I obviously was not on the set of Thor: Love and Thunder, so I have no idea how anything went down. But this film has the same anxious, rushed quality of pretty much everything else Marvel has released in the past two years, trying desperately to get back on some sort of schedule. It's this very schedule that seems to be tanking any chance that this studio will ever make anything truly, astoundingly great ever again, because no one working on these projects has any time to consider anything they do before they have to start desperately shooting whatever they've got. Love and Thunder is badly paced, greenscreened into oblivion (staying through to the dissatisfying end-credits scene will allow audiences to see just how much of Marvel's visual effects budget is now outsourced to an endless stream of small VFX houses), and the constant dribble of jokes and jabs undercuts any attempt at plotting an emotional arc, leaving what should be an overwhelmingly tragic finale moment feeling like just another scene in an exhausting series of scenes.

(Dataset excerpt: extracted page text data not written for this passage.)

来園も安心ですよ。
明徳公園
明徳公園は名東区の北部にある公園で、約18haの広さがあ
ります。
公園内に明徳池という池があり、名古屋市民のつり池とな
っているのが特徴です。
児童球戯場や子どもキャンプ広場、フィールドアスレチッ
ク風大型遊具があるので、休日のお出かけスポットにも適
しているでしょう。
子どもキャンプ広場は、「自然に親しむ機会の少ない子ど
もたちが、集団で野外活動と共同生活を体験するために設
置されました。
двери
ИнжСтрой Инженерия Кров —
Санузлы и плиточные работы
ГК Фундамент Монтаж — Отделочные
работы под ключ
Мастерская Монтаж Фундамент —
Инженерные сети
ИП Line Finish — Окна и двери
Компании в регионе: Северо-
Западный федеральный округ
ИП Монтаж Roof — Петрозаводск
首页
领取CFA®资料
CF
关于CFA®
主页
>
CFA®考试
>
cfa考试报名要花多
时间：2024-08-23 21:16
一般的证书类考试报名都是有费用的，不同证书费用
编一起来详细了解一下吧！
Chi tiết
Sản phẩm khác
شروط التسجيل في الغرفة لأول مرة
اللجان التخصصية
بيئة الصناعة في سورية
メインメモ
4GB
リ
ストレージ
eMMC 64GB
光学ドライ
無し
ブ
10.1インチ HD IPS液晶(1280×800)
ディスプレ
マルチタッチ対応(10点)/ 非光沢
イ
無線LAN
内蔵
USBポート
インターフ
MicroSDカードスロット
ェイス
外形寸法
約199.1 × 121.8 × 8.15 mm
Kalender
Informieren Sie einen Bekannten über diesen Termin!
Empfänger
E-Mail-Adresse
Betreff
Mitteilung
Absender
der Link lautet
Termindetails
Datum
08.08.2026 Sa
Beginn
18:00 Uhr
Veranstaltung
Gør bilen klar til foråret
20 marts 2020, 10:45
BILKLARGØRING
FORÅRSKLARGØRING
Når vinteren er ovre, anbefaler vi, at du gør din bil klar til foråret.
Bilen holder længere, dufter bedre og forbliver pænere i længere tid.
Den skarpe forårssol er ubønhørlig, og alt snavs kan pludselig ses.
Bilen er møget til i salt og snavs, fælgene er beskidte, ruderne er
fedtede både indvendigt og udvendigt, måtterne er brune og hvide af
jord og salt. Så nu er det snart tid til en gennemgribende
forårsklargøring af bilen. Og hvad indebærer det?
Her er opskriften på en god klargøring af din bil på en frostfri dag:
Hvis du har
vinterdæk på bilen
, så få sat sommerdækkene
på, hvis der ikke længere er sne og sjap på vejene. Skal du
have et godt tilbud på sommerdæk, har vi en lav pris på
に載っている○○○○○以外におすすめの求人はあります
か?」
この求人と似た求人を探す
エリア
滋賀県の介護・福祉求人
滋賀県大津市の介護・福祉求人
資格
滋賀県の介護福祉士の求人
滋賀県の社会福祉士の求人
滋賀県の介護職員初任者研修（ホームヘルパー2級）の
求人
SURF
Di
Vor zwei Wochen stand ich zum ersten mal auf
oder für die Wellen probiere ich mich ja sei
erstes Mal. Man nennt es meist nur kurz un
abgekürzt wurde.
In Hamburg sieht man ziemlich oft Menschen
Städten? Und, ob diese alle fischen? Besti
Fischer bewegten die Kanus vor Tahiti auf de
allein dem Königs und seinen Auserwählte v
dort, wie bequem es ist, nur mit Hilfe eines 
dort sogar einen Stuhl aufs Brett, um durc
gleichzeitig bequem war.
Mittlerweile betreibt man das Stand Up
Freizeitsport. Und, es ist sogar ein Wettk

It's exasperating watching this kind of product come from a group of people who have every ability to do this better, and have. Hemsworth remains hilarious, running circles around everyone else during the requisite banter bits. Waititi has repeatedly proven that he knows how to expertly marry humor with tearjerking pathos (go watch Hunt for the Wilderpeople if you don't believe me). Portman's return to the series is welcome, though by the time it's over, she seems ready for it to be done. This time crunch is far from the only problem the MCU has (the troublesome sexlessness of these movies is a topic that comes up every time a new one is released), but right now it seems to be the most pressing, and the most ruinous. The God of Thunder might be back in action, but the MCU is swiftly running out of juice.